I have a number of LZO-compressed log files on Amazon S3, which I want to read from PHP. The AWS SDK provides a nice StreamWrapper for reading these files efficiently, but since the files are compressed, I need to decompress the content before I can process it.
我在Amazon S3上有许多LZO压缩的日志文件,我想从PHP中读取这些文件。 AWS SDK提供了一个很好的StreamWrapper来有效地读取这些文件,但由于文件是压缩的,我需要在处理之前解压缩内容。
I have installed the PHP-LZO extension which allows me to do lzo_decompress($data)
, but since I'm dealing with a stream rather than the full file contents, I assume I'll need to consume the string one LZO compressed block at a time.
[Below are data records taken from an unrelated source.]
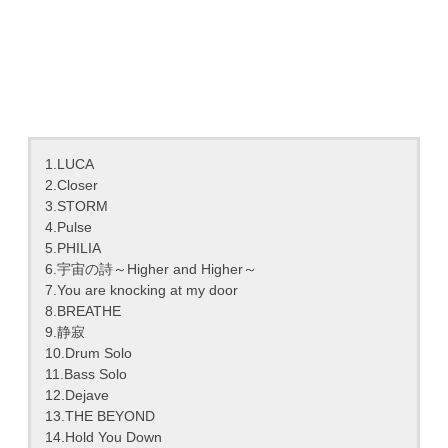
1.LUCA
2.Closer
3.STORM
4.Pulse
5.PHILIA
6.宇宙の詩～Higher and Higher～
7.You are knocking at my door
8.BREATHE
9.静寂
10.Drum Solo
11.Bass Solo
12.Dejave
13.THE BEYOND
14.Hold You Down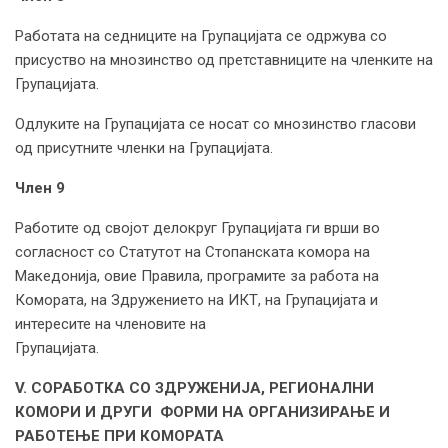
Работата на седниците на Групацијата се одржува со
присуство на мнозинство од претставниците на членките на
Групацијата.
Одлуките на Групацијата се носат со мнозинство гласови
од присутните членки на Групацијата.
Член 9
Работите од својот делокруг Групацијата ги врши во
согласност со Статутот на Стопанската комора на
Македонија, овие Правила, програмите за работа на
Комората, на Здружението на ИКТ, на Групацијата и
интересите на членовите на
Групацијата.
V. СОРАБОТКА СО ЗДРУЖЕНИЈА, РЕГИОНАЛНИ
КОМОРИ И ДРУГИ ФОРМИ НА ОРГАНИЗИРАЊЕ И
РАБОТЕЊЕ ПРИ КОМОРАТА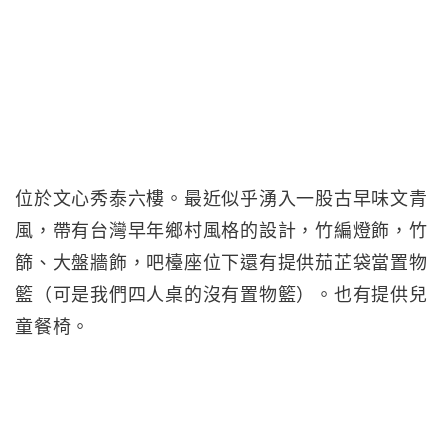
位於文心秀泰六樓。最近似乎湧入一股古早味文青
風，帶有台灣早年鄉村風格的設計，竹編燈飾，竹
篩、大盤牆飾，吧檯座位下還有提供茄芷袋當置物
籃（可是我們四人桌的沒有置物籃）。也有提供兒
童餐椅。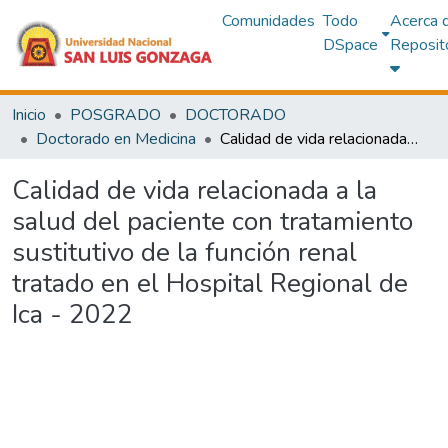
Comunidades
Todo
Acerca 
DSpace
Reposit
Inicio
POSGRADO
DOCTORADO
Doctorado en Medicina
Calidad de vida relacionada a la salud del paciente con tratamiento sustitutivo de la función renal tratado en el Hospital Regional de Ica - 2022
Calidad de vida relacionada a la
salud del paciente con tratamiento
sustitutivo de la función renal
tratado en el Hospital Regional de
Ica - 2022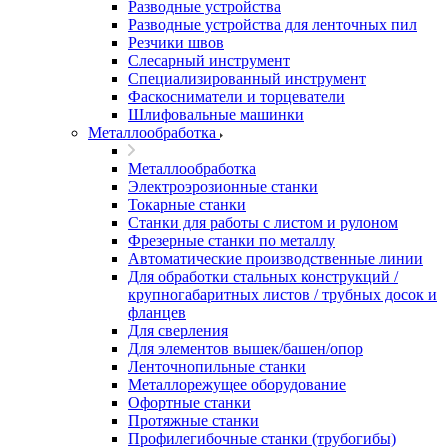
Разводные устройства
Разводные устройства для ленточных пил
Резчики швов
Слесарный инструмент
Специализированный инструмент
Фаскосниматели и торцеватели
Шлифовальные машинки
Металлообработка
Металлообработка
Электроэрозионные станки
Токарные станки
Станки для работы с листом и рулоном
Фрезерные станки по металлу
Автоматические производственные линии
Для обработки стальных конструкций /
крупногабаритных листов / трубных досок и
фланцев
Для сверления
Для элементов вышек/башен/опор
Ленточнопильные станки
Металлорежущее оборудование
Офортные станки
Протяжные станки
Профилегибочные станки (трубогибы)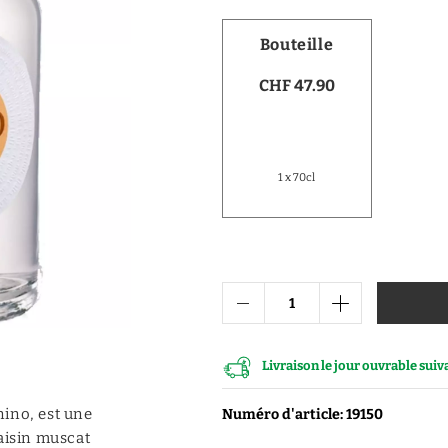
Vodka
Bouteille
Distillats de fruits
CHF 47.90
Distillats autres
Porto
1 x 70cl
Livraison le jour ouvrable sui
nino, est une
Numéro d'article: 19150
raisin muscat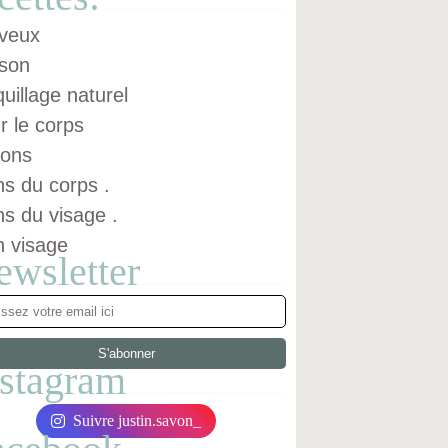
veux
son
uillage naturel
r le corps
ons
ns du corps .
ns du visage .
n visage
ewsletter
nstagram
Suivre justin.savon_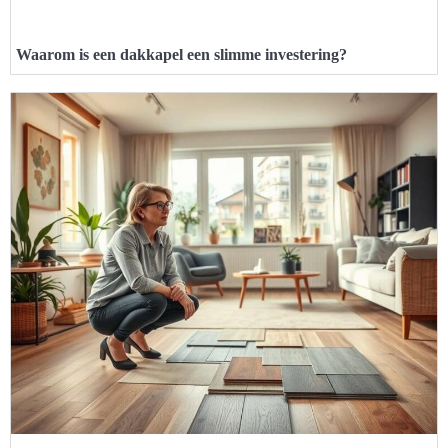
Waarom is een dakkapel een slimme investering?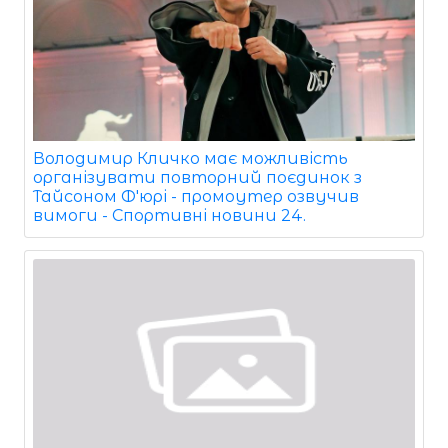
Володимир Кличко має можливість
організувати повторний поєдинок з
Тайсоном Ф'юрі - промоутер озвучив
вимоги - Спортивні новини 24.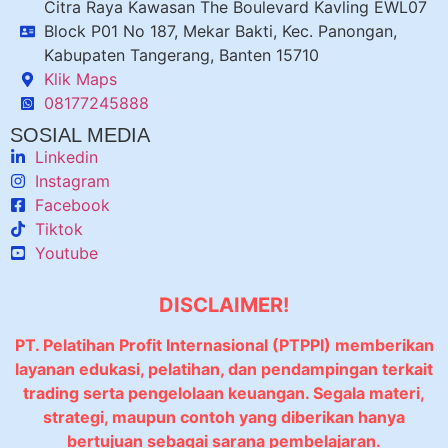
Citra Raya Kawasan The Boulevard Kavling EWL07
Block P01 No 187, Mekar Bakti, Kec. Panongan,
Kabupaten Tangerang, Banten 15710
Klik Maps
08177245888
SOSIAL MEDIA
Linkedin
Instagram
Facebook
Tiktok
Youtube
DISCLAIMER!
PT. Pelatihan Profit Internasional (PTPPI) memberikan
layanan edukasi, pelatihan, dan pendampingan terkait
trading serta pengelolaan keuangan. Segala materi,
strategi, maupun contoh yang diberikan hanya
bertujuan sebagai sarana pembelajaran.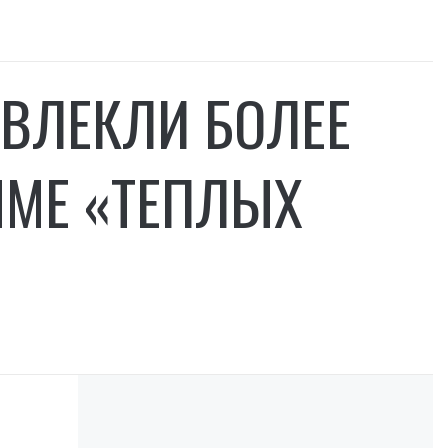
ИВЛЕКЛИ БОЛЕЕ
ММЕ «ТЕПЛЫХ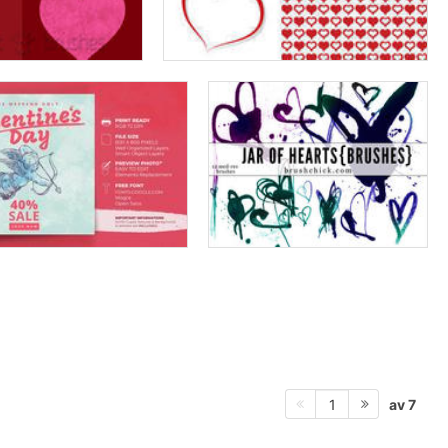
av 7
1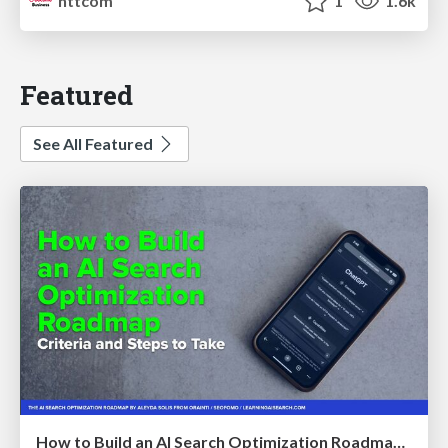
nttcom
1
1.6k
Featured
See All Featured
How to Build an AI Search Optimization Roadmap - Criteria and Steps to Take #SEOIRL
In other words, I want to do something like:
我已经安装了PHP-LZO扩展,允许我做lzo_decompress($ data),但由于我正在处理流而不是完整的文件内容,我假设我需要在字符串中使用一个LZO压缩块一时间换句话说,我想做的事情如下:
$s3 = S3Client::factory( $myAwsCredentials );
$s3->registerStreamWrapper();
$stream = fopen("s3://my_bucket/my_logfile", 'r');
$compressed_data = '';
while (!feof($stream)) {
$compressed_data .= fread($stream, 1024);
// TODO: determine if we have a full LZO block yet
if (contains_full_lzo_block($compressed_data)) {
// TODO: extract the LZO block
$lzo_block = get_lzo_block($compressed_data);
$input = lzo_decompress( $lzo_block );
// ...... and do stuff to the decompressed input
}
}
fclose($stream);
The two TODO
s are where I'm unsure what to do:
这两个TODO是我不确定该做什么的地方:
- Inspecting the data stream to dtermine whether I have a full LZO block yet
- Extracting this block for decompression
检查数据流以确定我是否还有一个完整的LZO块
提取此块以进行解压缩
Since the compression was done by Amazon (s3distCp) I don't have control over the block size, so I'll probably need to inspect the incoming stream to determine how big the blocks are -- is this a correct assumption?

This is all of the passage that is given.